Entries shown
━━━━━━━━

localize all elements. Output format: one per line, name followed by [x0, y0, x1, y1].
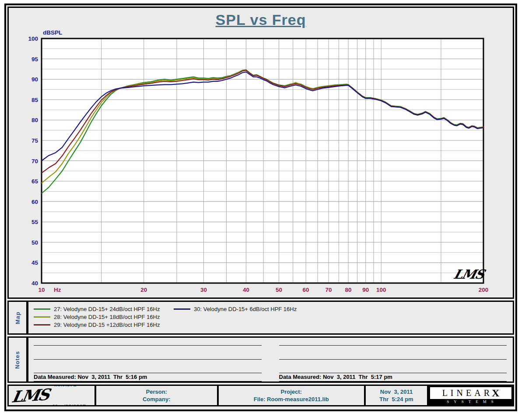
svg-text:65: 65	[32, 178, 38, 185]
legend-column-2: 30: Velodyne DD-15+ 6dB/oct HPF 16Hz	[174, 305, 297, 333]
svg-text:40: 40	[32, 280, 38, 287]
notes-label: Notes	[14, 350, 21, 368]
svg-text:Hz: Hz	[54, 287, 61, 293]
linearx-logo: LINEARX SYSTEMS	[429, 386, 513, 405]
legend-line-sample	[34, 308, 50, 310]
svg-text:100: 100	[28, 35, 38, 42]
spl-vs-freq-plot: 404550556065707580859095100dBSPL10203040…	[9, 8, 513, 298]
note-blank-line	[34, 373, 262, 373]
legend-line-sample	[34, 316, 50, 318]
footer-bar: LMS 4.6.0.371 May/29/2007 Person: Compan…	[7, 385, 514, 406]
data-measured-right: Data Measured: Nov 3, 2011 Thr 5:17 pm	[279, 374, 507, 382]
note-blank-line	[279, 359, 507, 360]
svg-text:dBSPL: dBSPL	[43, 29, 62, 36]
report-frame: SPL vs Freq 404550556065707580859095100d…	[4, 4, 517, 411]
project-label: Project:	[281, 388, 302, 396]
legend: 27: Velodyne DD-15+ 24dB/oct HPF 16Hz28:…	[28, 302, 513, 333]
svg-text:50: 50	[276, 287, 282, 293]
footer-project-cell: Project: File: Room-measure2011.lib	[219, 386, 364, 405]
legend-line-sample	[174, 308, 190, 310]
svg-text:45: 45	[32, 259, 38, 266]
svg-text:80: 80	[345, 287, 352, 293]
note-blank-line	[279, 373, 507, 373]
legend-item: 29: Velodyne DD-15 +12dB/oct HPF 16Hz	[34, 321, 174, 329]
footer-version-cell: LMS 4.6.0.371 May/29/2007	[9, 386, 94, 405]
brand-systems-text: SYSTEMS	[430, 399, 511, 405]
footer-date: Nov 3, 2011	[380, 388, 413, 396]
svg-text:90: 90	[32, 76, 38, 83]
svg-text:85: 85	[32, 97, 38, 103]
version-date: May/29/2007	[52, 403, 86, 406]
legend-item: 27: Velodyne DD-15+ 24dB/oct HPF 16Hz	[34, 305, 174, 313]
notes-area: Data Measured: Nov 3, 2011 Thr 5:16 pm D…	[28, 338, 513, 382]
company-label: Company:	[143, 396, 171, 403]
legend-item: 30: Velodyne DD-15+ 6dB/oct HPF 16Hz	[174, 305, 297, 313]
svg-text:10: 10	[38, 287, 45, 293]
notes-right-column: Data Measured: Nov 3, 2011 Thr 5:17 pm	[279, 338, 507, 382]
person-label: Person:	[146, 388, 167, 396]
note-blank-line	[34, 345, 262, 346]
svg-text:200: 200	[479, 287, 489, 293]
svg-text:20: 20	[140, 287, 147, 293]
svg-text:60: 60	[303, 287, 309, 293]
svg-text:60: 60	[32, 199, 38, 205]
legend-item-label: 29: Velodyne DD-15 +12dB/oct HPF 16Hz	[54, 322, 160, 328]
svg-text:30: 30	[200, 287, 207, 293]
svg-text:80: 80	[32, 117, 38, 123]
map-strip: Map	[9, 302, 28, 333]
notes-left-column: Data Measured: Nov 3, 2011 Thr 5:16 pm	[34, 338, 262, 382]
chart-section: SPL vs Freq 404550556065707580859095100d…	[7, 7, 514, 299]
note-blank-line	[279, 345, 507, 346]
svg-text:50: 50	[32, 239, 38, 246]
note-blank-line	[34, 359, 262, 360]
footer-time: Thr 5:24 pm	[379, 396, 413, 403]
svg-text:90: 90	[362, 287, 369, 293]
svg-text:70: 70	[32, 158, 38, 164]
brand-linear-text: LINEAR	[442, 388, 493, 398]
legend-item: 28: Velodyne DD-15+ 18dB/oct HPF 16Hz	[34, 313, 174, 321]
svg-text:95: 95	[32, 56, 38, 63]
svg-text:40: 40	[243, 287, 249, 293]
svg-text:70: 70	[326, 287, 332, 293]
lms-logo: LMS	[10, 386, 50, 405]
legend-item-label: 30: Velodyne DD-15+ 6dB/oct HPF 16Hz	[194, 306, 297, 312]
svg-text:75: 75	[32, 137, 38, 144]
svg-text:55: 55	[32, 219, 38, 225]
notes-strip: Notes	[9, 338, 28, 382]
brand-x-text: X	[492, 387, 499, 399]
version-number: 4.6.0.371	[52, 385, 86, 388]
footer-person-cell: Person: Company:	[96, 386, 217, 405]
footer-date-cell: Nov 3, 2011 Thr 5:24 pm	[366, 386, 427, 405]
version-info: 4.6.0.371 May/29/2007	[52, 385, 86, 406]
legend-item-label: 27: Velodyne DD-15+ 24dB/oct HPF 16Hz	[54, 306, 160, 312]
legend-line-sample	[34, 324, 50, 326]
svg-text:100: 100	[376, 287, 386, 293]
map-section: Map 27: Velodyne DD-15+ 24dB/oct HPF 16H…	[7, 301, 514, 335]
legend-item-label: 28: Velodyne DD-15+ 18dB/oct HPF 16Hz	[54, 314, 160, 320]
map-label: Map	[14, 312, 21, 324]
notes-section: Notes Data Measured: Nov 3, 2011 Thr 5:1…	[7, 336, 514, 383]
file-label: File: Room-measure2011.lib	[254, 396, 329, 403]
data-measured-left: Data Measured: Nov 3, 2011 Thr 5:16 pm	[34, 374, 262, 382]
legend-column-1: 27: Velodyne DD-15+ 24dB/oct HPF 16Hz28:…	[34, 305, 174, 333]
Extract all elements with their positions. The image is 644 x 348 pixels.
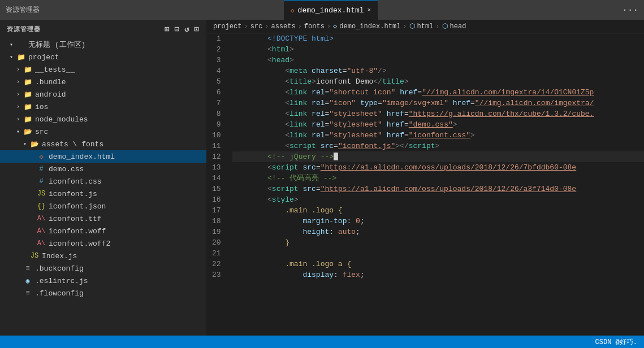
- sidebar-item-iconfont-css[interactable]: # iconfont.css: [0, 175, 206, 188]
- tab-file-icon: ◇: [291, 7, 295, 14]
- sidebar-item-assets-fonts[interactable]: ▾ 📂 assets \ fonts: [0, 138, 206, 150]
- token: [307, 66, 312, 76]
- sidebar-item-label: __tests__: [35, 66, 75, 74]
- sidebar-item-node-modules[interactable]: › 📁 node_modules: [0, 113, 206, 125]
- font-file-icon: A\: [36, 240, 46, 247]
- token: "iconfont.css": [409, 130, 470, 141]
- spacer: [14, 290, 23, 297]
- sidebar-item-demo-index[interactable]: ◇ demo_index.html: [0, 150, 206, 163]
- token: src: [302, 184, 315, 194]
- token: =: [378, 98, 382, 108]
- sidebar-item-label: .bundle: [35, 78, 66, 86]
- code-line: <!-- 代码高亮 -->: [232, 173, 644, 184]
- font-file-icon: A\: [36, 227, 46, 235]
- sidebar-item-index-js[interactable]: JS Index.js: [0, 250, 206, 262]
- token: link: [289, 108, 307, 119]
- spacer: [14, 266, 23, 272]
- token: [299, 184, 303, 194]
- token: [232, 173, 267, 184]
- line-number: 10: [212, 130, 221, 141]
- folder-open-icon: 📂: [29, 140, 40, 149]
- token: <!DOCTYPE html>: [267, 33, 334, 44]
- sidebar-item-label: .buckconfig: [35, 264, 84, 273]
- spacer: [27, 203, 36, 210]
- sidebar-item-project[interactable]: ▾ 📁 project: [0, 51, 206, 63]
- sidebar-item-iconfont-woff2[interactable]: A\ iconfont.woff2: [0, 237, 206, 250]
- sidebar-item-flowconfig[interactable]: ≡ .flowconfig: [0, 287, 206, 299]
- sidebar-item-iconfont-ttf[interactable]: A\ iconfont.ttf: [0, 212, 206, 225]
- sidebar-item-demo-css[interactable]: # demo.css: [0, 163, 206, 175]
- sidebar-item-src[interactable]: ▾ 📂 src: [0, 125, 206, 138]
- more-actions-button[interactable]: ···: [622, 5, 638, 15]
- breadcrumb-file-icon: ◇: [333, 22, 337, 31]
- chevron-right-icon: ›: [14, 104, 23, 110]
- token: =: [334, 141, 338, 151]
- sidebar-item-label: assets \ fonts: [42, 140, 103, 149]
- token: [232, 194, 267, 205]
- tab-close-button[interactable]: ×: [368, 7, 371, 14]
- token: [316, 141, 321, 151]
- sidebar-item-label: project: [28, 53, 59, 62]
- token: >: [289, 55, 294, 66]
- sidebar-actions: ⊞ ⊟ ↺ ⊡: [165, 24, 200, 34]
- font-file-icon: A\: [36, 215, 46, 223]
- chevron-down-icon: ▾: [7, 41, 16, 48]
- token: "icon": [329, 98, 356, 108]
- breadcrumb-assets: assets: [271, 23, 295, 31]
- sidebar-item-tests[interactable]: › 📁 __tests__: [0, 63, 206, 76]
- editor-tab[interactable]: ◇ demo_index.html ×: [284, 0, 378, 20]
- spacer: [27, 228, 36, 234]
- sidebar-item-label: iconfont.ttf: [49, 215, 102, 223]
- token: [299, 162, 303, 173]
- js-file-icon: JS: [36, 190, 46, 198]
- tab-label: demo_index.html: [298, 6, 364, 15]
- line-numbers: 1234567891011121314151617181920212223: [206, 33, 230, 336]
- token: [232, 76, 286, 87]
- line-number: 20: [212, 237, 221, 248]
- code-line: .main .logo {: [232, 205, 644, 216]
- config-file-icon: ≡: [23, 289, 33, 297]
- token: link: [289, 130, 307, 141]
- breadcrumb-src: src: [250, 23, 263, 31]
- token: "https://a1.alicdn.com/oss/uploads/2018/…: [321, 162, 576, 173]
- code-line: <link rel="icon" type="image/svg+xml" hr…: [232, 98, 644, 108]
- new-file-button[interactable]: ⊞: [165, 24, 170, 34]
- code-line: <link rel="stylesheet" href="demo.css">: [232, 119, 644, 130]
- line-number: 13: [212, 162, 221, 173]
- watermark: CSDN @好巧.: [595, 337, 637, 347]
- sidebar-item-bundle[interactable]: › 📁 .bundle: [0, 76, 206, 88]
- sidebar-item-eslintrc[interactable]: ◉ .eslintrc.js: [0, 275, 206, 287]
- token: "shortcut icon": [329, 87, 395, 98]
- new-folder-button[interactable]: ⊟: [175, 24, 180, 34]
- sidebar-header: 资源管理器 ⊞ ⊟ ↺ ⊡: [0, 20, 206, 38]
- spacer: [14, 278, 23, 284]
- token: [382, 119, 387, 130]
- token: ;: [356, 227, 360, 237]
- token: [382, 130, 387, 141]
- sidebar-item-iconfont-json[interactable]: {} iconfont.json: [0, 200, 206, 212]
- token: [232, 227, 303, 237]
- chevron-down-icon: ▾: [14, 128, 23, 135]
- token: href: [387, 130, 404, 141]
- sidebar-item-android[interactable]: › 📁 android: [0, 88, 206, 101]
- token: />: [378, 66, 387, 76]
- token: src: [302, 162, 315, 173]
- token: <: [285, 119, 289, 130]
- js-file-icon: JS: [29, 252, 40, 260]
- sidebar-item-buckconfig[interactable]: ≡ .buckconfig: [0, 262, 206, 275]
- code-lines[interactable]: <!DOCTYPE html> <html> <head> <meta char…: [230, 33, 644, 336]
- sidebar-item-iconfont-js[interactable]: JS iconfont.js: [0, 188, 206, 200]
- sidebar-item-iconfont-woff[interactable]: A\ iconfont.woff: [0, 225, 206, 237]
- folder-icon: 📁: [23, 78, 33, 86]
- code-editor[interactable]: 1234567891011121314151617181920212223 <!…: [206, 33, 644, 336]
- token: =: [325, 98, 329, 108]
- sidebar-item-ios[interactable]: › 📁 ios: [0, 101, 206, 113]
- token: type: [360, 98, 378, 108]
- workspace-item[interactable]: ▾ 无标题 (工作区): [0, 38, 206, 51]
- refresh-button[interactable]: ↺: [184, 24, 189, 34]
- folder-open-icon: 📁: [16, 53, 26, 62]
- collapse-button[interactable]: ⊡: [195, 24, 200, 34]
- sidebar-item-label: src: [35, 128, 48, 136]
- sidebar-item-label: iconfont.json: [49, 202, 106, 211]
- token: ></: [395, 141, 408, 151]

━━━━━━━━

Problem statement
Run a filter over the data above and keep each line that contains the word "version".

Your response
footer-version-cell: LMS 4.6.0.371 May/29/2007	[9, 386, 94, 405]
version-date: May/29/2007	[52, 403, 86, 406]
version-number: 4.6.0.371	[52, 385, 86, 388]
version-info: 4.6.0.371 May/29/2007	[52, 385, 86, 406]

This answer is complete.